What is the true origin of quantum uncertainty? A new study led by Damià Gomila, researcher at the Institute for Cross-Disciplinary Physics and Complex Systems (IFISC, UIB-CSIC), proposes that the famous Schrödinger equation, the cornerstone of quantum mechanics, can be derived from the deterministic dynamics of solitons moving through a chaotic background field.

Solitons are self-sustaining waves that travel without losing their shape. First seen in a Scottish canal in the 1830s, they have since been found in water, light pulses in optical fibers, plasmas, and even theoretical models of matter. Their stability comes from a perfect balance: dispersion tries to spread the wave out while nonlinearity pulls it together. The result is a “bullet-wave” that behaves like a particle, making solitons key candidates for bridging classical and quantum behavior.

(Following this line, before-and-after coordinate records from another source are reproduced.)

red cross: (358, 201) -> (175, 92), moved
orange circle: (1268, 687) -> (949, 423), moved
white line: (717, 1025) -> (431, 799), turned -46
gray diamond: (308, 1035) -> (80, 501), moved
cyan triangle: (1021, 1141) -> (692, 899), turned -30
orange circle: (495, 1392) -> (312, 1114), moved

The research, published in Physical Review Research, shows that solitons in a Galilean-invariant nonlinear field theory behave like classical particles when moving in a perfect vacuum, strictly following Newton’s second law. However, when placed on a fluctuating, chaotic background, their position and momentum start to fluctuate. Remarkably, these fluctuations obey an exact uncertainty relation that naturally gives rise to the ensemble behavior described by the Schrödinger equation.

The study reveals a striking duality. On a perfectly calm background, solitons resemble rigid particles, moving deterministically under external forces. But in a chaotic environment, their ensemble dynamics no longer follow Newton alone: they reproduce the uncertainty principle and the full structure of the time-dependent Schrödinger equation. The amplitude of the background fluctuations plays the role of Planck’s constant, thereby connecting the strength of chaos to the emergence of quantum phenomena.

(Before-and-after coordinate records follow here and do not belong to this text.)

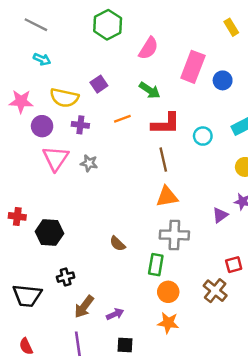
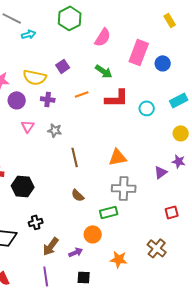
cyan arrow: (42, 59) -> (29, 34), moved, turned -40
pink triangle: (56, 158) -> (28, 126), size x0.6
brown line: (163, 160) -> (75, 157), moved
green rectangle: (156, 265) -> (109, 212), turned 66
brown cross: (215, 291) -> (157, 248), moved
orange circle: (168, 292) -> (93, 234), moved

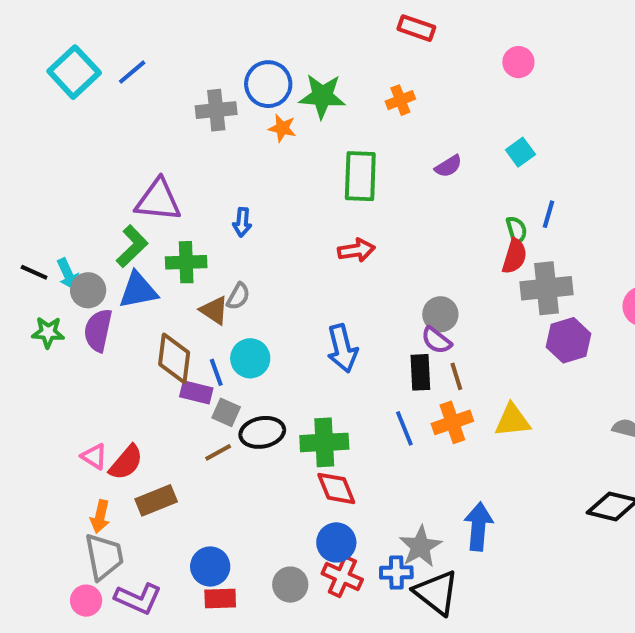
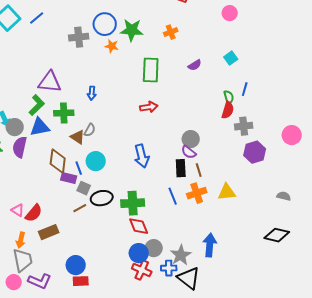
gray cross: (546, 288) -> (244, 126), size x0.7
gray circle: (290, 585) -> (154, 248), moved

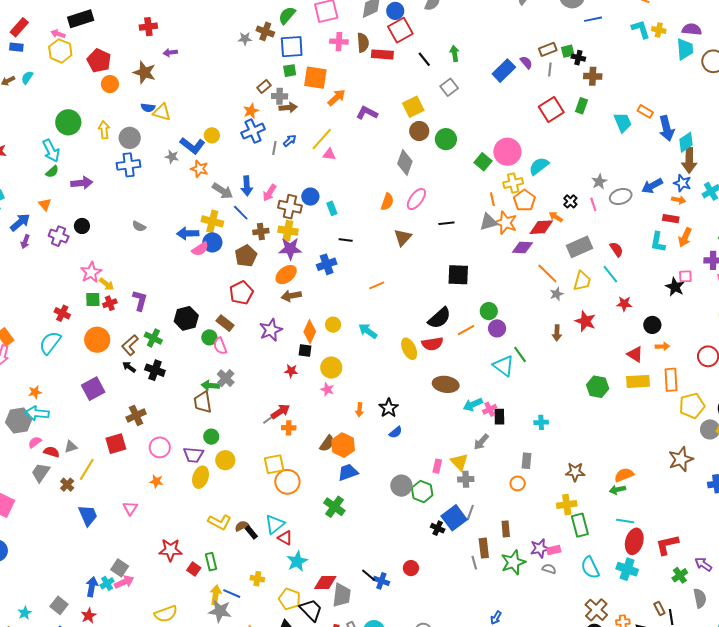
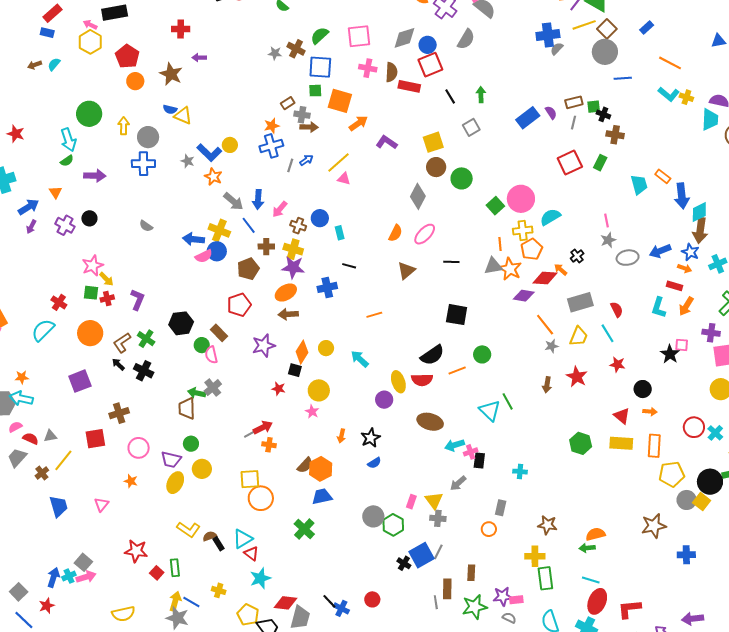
cyan L-shape: (641, 29) -> (669, 94), turned 140
pink line: (593, 204) -> (607, 221), moved
brown cross: (290, 207) -> (298, 226), size x0.7
purple circle: (497, 328) -> (384, 400), moved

To test the theory, the author simulated thousands of solitons colliding against a potential barrier. While many were reflected, a fraction passed through, despite not having sufficient classical energy, a hallmark of the quantum tunneling effect. The probability of transmission measured in the simulations matched with the predictions of the Schrödinger equation.

“The results show that key features of quantum phenomena, such as uncertainty and tunneling, can be reproduced from fully deterministic soliton dynamics. Quantum mechanics may emerge as an ensemble description of solitonic particles moving in chaotic fields”, explains Damià Gomila, researcher at IFISC (UIB-CSIC) and author of the study.

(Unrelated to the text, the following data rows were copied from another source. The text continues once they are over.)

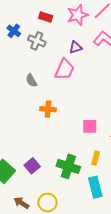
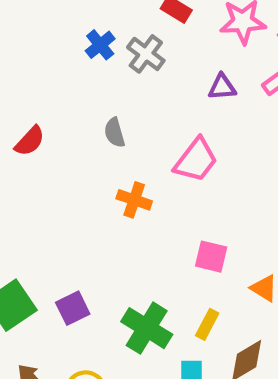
blue cross: (14, 31) -> (100, 45), moved
pink trapezoid: (64, 69) -> (196, 160), moved

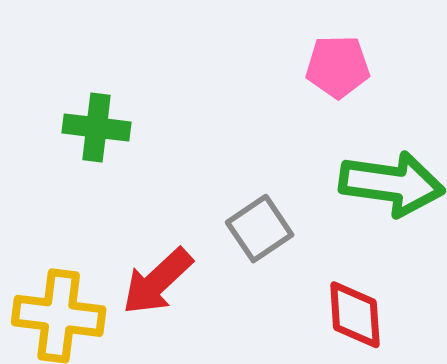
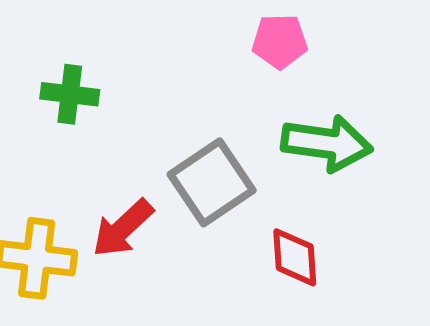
gray square: (260, 229) -> (212, 182), size x1.5

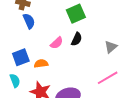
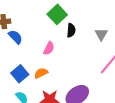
black semicircle: (77, 39) -> (71, 30), moved

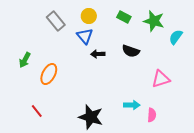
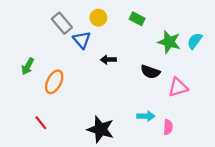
green star: (154, 21) -> (169, 42), moved
blue triangle: (85, 36) -> (82, 40), moved
black semicircle: (131, 51) -> (150, 72), moved

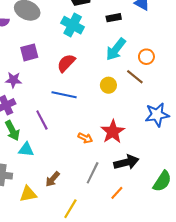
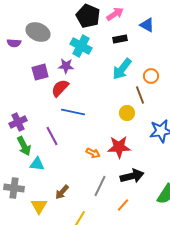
red semicircle: (66, 63) -> (60, 88), moved
brown line: (135, 77) -> (140, 95), turned 30
purple star: (13, 80) -> (66, 66), moved
yellow circle: (108, 85) -> (127, 113), moved
red star: (113, 132) -> (119, 147), turned 30
yellow triangle: (28, 194) -> (39, 206), turned -48

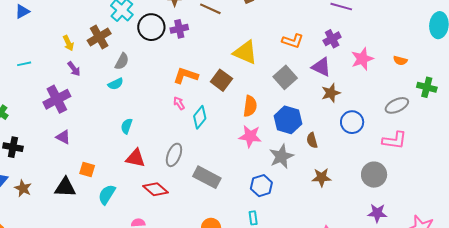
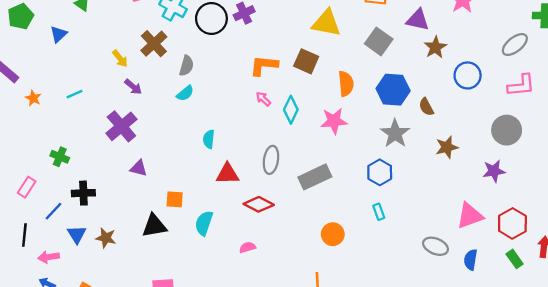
pink star: (250, 136) -> (334, 121), moved
gray rectangle: (207, 177) -> (315, 177), turned -40
purple star: (377, 213) -> (494, 171), moved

The work contributes to the ongoing debate on the foundations of quantum mechanics. By grounding quantum rules on deterministic, local dynamics, the study offers an alternative to the standard Copenhagen interpretation. While focused on one-dimensional systems, the research sets the stage for extensions to higher dimensions, where solitons acquire richer properties including spin and topological structure. Future work should explore whether other fundamental aspects of quantum behavior, such as wavefunction interference, can also be explained within this deterministic soliton framework.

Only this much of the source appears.